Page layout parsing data
★ ★ ★ ★
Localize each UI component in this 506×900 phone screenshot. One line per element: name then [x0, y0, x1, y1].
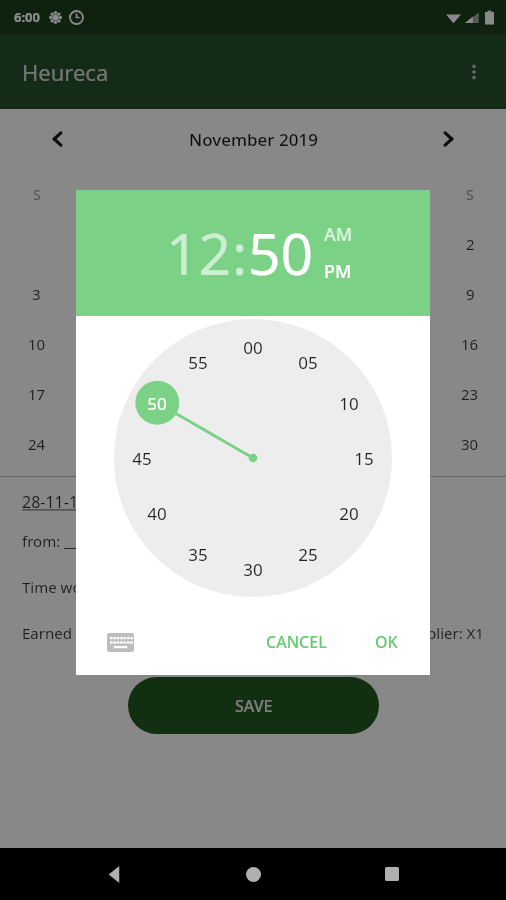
button[interactable]: 12 — [173, 334, 191, 354]
staticText: from: ______ to: ______ — [22, 531, 179, 551]
button[interactable]: 50 — [135, 381, 179, 425]
button[interactable]: 29 — [389, 434, 407, 454]
staticText: S — [466, 185, 474, 204]
button[interactable]: More options — [452, 50, 496, 94]
button[interactable]: 17 — [28, 384, 46, 404]
button[interactable]: 55 — [176, 340, 220, 384]
button[interactable]: 3 — [32, 284, 41, 304]
staticText: 50 — [147, 392, 167, 415]
button[interactable]: Home — [229, 850, 277, 898]
staticText: : — [232, 214, 248, 292]
staticText: 45 — [132, 447, 152, 470]
staticText: November 2019 — [189, 128, 318, 151]
button[interactable]: SAVE — [128, 677, 379, 734]
staticText: 10 — [339, 392, 359, 415]
button[interactable]: 2 — [466, 234, 475, 254]
button[interactable]: 40 — [135, 491, 179, 535]
button[interactable]: Recent apps — [368, 850, 416, 898]
staticText: F — [394, 185, 402, 204]
button[interactable]: Previous month — [40, 121, 76, 157]
button[interactable]: 25 — [286, 532, 330, 576]
button[interactable]: 35 — [176, 532, 220, 576]
button[interactable]: AM — [324, 222, 353, 247]
button[interactable]: 16 — [461, 334, 479, 354]
staticText: S — [33, 185, 41, 204]
staticText: 28-11-19 — [22, 491, 88, 513]
button[interactable]: 14 — [317, 334, 335, 354]
button[interactable]: 30 — [461, 434, 479, 454]
staticText: 15 — [354, 447, 374, 470]
button[interactable]: 15 — [342, 436, 386, 480]
button[interactable]: 20 — [327, 491, 371, 535]
staticText: CANCEL — [266, 631, 327, 653]
staticText: 25 — [298, 543, 318, 566]
staticText: Time worked: — [22, 577, 118, 597]
button[interactable]: Switch to keyboard input — [102, 624, 138, 660]
button[interactable]: 45 — [120, 436, 164, 480]
button[interactable]: 27 — [245, 434, 263, 454]
staticText: W — [247, 185, 261, 204]
button[interactable]: 50 — [248, 214, 314, 292]
button[interactable]: 9 — [466, 284, 475, 304]
button[interactable]: 05 — [286, 340, 330, 384]
staticText: SAVE — [235, 695, 273, 717]
button[interactable]: 30 — [231, 547, 275, 591]
staticText: Heureca — [22, 57, 109, 87]
button[interactable]: 00 — [231, 325, 275, 369]
button[interactable]: OK — [365, 623, 408, 661]
staticText: 40 — [147, 502, 167, 525]
button[interactable]: Next month — [430, 121, 466, 157]
staticText: M — [103, 185, 116, 204]
staticText: 20 — [339, 502, 359, 525]
button[interactable]: Back — [91, 850, 139, 898]
staticText: 05 — [298, 351, 318, 374]
staticText: 30 — [243, 558, 263, 581]
button[interactable]: 13 — [245, 334, 263, 354]
button[interactable]: PM — [324, 259, 352, 284]
staticText: 6:00 — [14, 8, 40, 26]
button[interactable]: 24 — [28, 434, 46, 454]
staticText: T — [178, 185, 186, 204]
button[interactable]: 25 — [101, 434, 119, 454]
staticText: OK — [375, 631, 398, 653]
button[interactable]: CANCEL — [256, 623, 337, 661]
button[interactable]: 12 — [166, 214, 232, 292]
button[interactable]: 23 — [461, 384, 479, 404]
staticText: 35 — [188, 543, 208, 566]
staticText: 00 — [243, 336, 263, 359]
staticText: T — [322, 185, 330, 204]
button[interactable]: 10 — [327, 381, 371, 425]
staticText: 55 — [188, 351, 208, 374]
staticText: Earned today: — [22, 623, 120, 643]
button[interactable]: 19 — [173, 384, 191, 404]
button[interactable]: 10 — [28, 334, 46, 354]
staticText: Multiplier: X1 — [391, 623, 484, 643]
★ ★ ★ ★
What you will do
Write every record out again exactly, omitting the pictures they hold.

Task solution
Localize each UI component in this 506×900 phone screenshot. One line per element: name then [x0, y0, x1, y1].
button[interactable]: 12 — [173, 334, 191, 354]
staticText: from: ______ to: ______ — [22, 531, 179, 551]
button[interactable]: 50 — [135, 381, 179, 425]
button[interactable]: 29 — [389, 434, 407, 454]
staticText: S — [466, 185, 474, 204]
button[interactable]: More options — [452, 50, 496, 94]
button[interactable]: 17 — [28, 384, 46, 404]
button[interactable]: 55 — [176, 340, 220, 384]
button[interactable]: 3 — [32, 284, 41, 304]
staticText: 50 — [147, 392, 167, 415]
button[interactable]: Home — [229, 850, 277, 898]
staticText: : — [232, 214, 248, 292]
staticText: 45 — [132, 447, 152, 470]
staticText: November 2019 — [189, 128, 318, 151]
button[interactable]: SAVE — [128, 677, 379, 734]
staticText: 10 — [339, 392, 359, 415]
button[interactable]: 2 — [466, 234, 475, 254]
button[interactable]: 40 — [135, 491, 179, 535]
button[interactable]: Recent apps — [368, 850, 416, 898]
staticText: F — [394, 185, 402, 204]
button[interactable]: Previous month — [40, 121, 76, 157]
button[interactable]: 25 — [286, 532, 330, 576]
button[interactable]: 35 — [176, 532, 220, 576]
button[interactable]: AM — [324, 222, 353, 247]
button[interactable]: 16 — [461, 334, 479, 354]
staticText: S — [33, 185, 41, 204]
staticText: 28-11-19 — [22, 491, 88, 513]
button[interactable]: 14 — [317, 334, 335, 354]
button[interactable]: 30 — [461, 434, 479, 454]
staticText: 15 — [354, 447, 374, 470]
button[interactable]: 15 — [342, 436, 386, 480]
button[interactable]: 20 — [327, 491, 371, 535]
staticText: CANCEL — [266, 631, 327, 653]
staticText: 25 — [298, 543, 318, 566]
staticText: Time worked: — [22, 577, 118, 597]
button[interactable]: Switch to keyboard input — [102, 624, 138, 660]
button[interactable]: 45 — [120, 436, 164, 480]
button[interactable]: 27 — [245, 434, 263, 454]
staticText: W — [247, 185, 261, 204]
button[interactable]: 50 — [248, 214, 314, 292]
button[interactable]: 9 — [466, 284, 475, 304]
button[interactable]: 05 — [286, 340, 330, 384]
staticText: SAVE — [235, 695, 273, 717]
button[interactable]: 30 — [231, 547, 275, 591]
staticText: Heureca — [22, 57, 109, 87]
button[interactable]: 00 — [231, 325, 275, 369]
button[interactable]: OK — [365, 623, 408, 661]
staticText: 40 — [147, 502, 167, 525]
button[interactable]: Next month — [430, 121, 466, 157]
staticText: M — [103, 185, 116, 204]
staticText: 20 — [339, 502, 359, 525]
button[interactable]: Back — [91, 850, 139, 898]
staticText: 05 — [298, 351, 318, 374]
staticText: 30 — [243, 558, 263, 581]
button[interactable]: 13 — [245, 334, 263, 354]
button[interactable]: PM — [324, 259, 352, 284]
staticText: 6:00 — [14, 8, 40, 26]
button[interactable]: 24 — [28, 434, 46, 454]
staticText: T — [178, 185, 186, 204]
button[interactable]: 25 — [101, 434, 119, 454]
staticText: OK — [375, 631, 398, 653]
button[interactable]: CANCEL — [256, 623, 337, 661]
button[interactable]: 12 — [166, 214, 232, 292]
button[interactable]: 23 — [461, 384, 479, 404]
staticText: 35 — [188, 543, 208, 566]
staticText: 00 — [243, 336, 263, 359]
staticText: T — [322, 185, 330, 204]
button[interactable]: 10 — [327, 381, 371, 425]
staticText: 55 — [188, 351, 208, 374]
staticText: Earned today: — [22, 623, 120, 643]
button[interactable]: 19 — [173, 384, 191, 404]
button[interactable]: 10 — [28, 334, 46, 354]
staticText: Multiplier: X1 — [391, 623, 484, 643]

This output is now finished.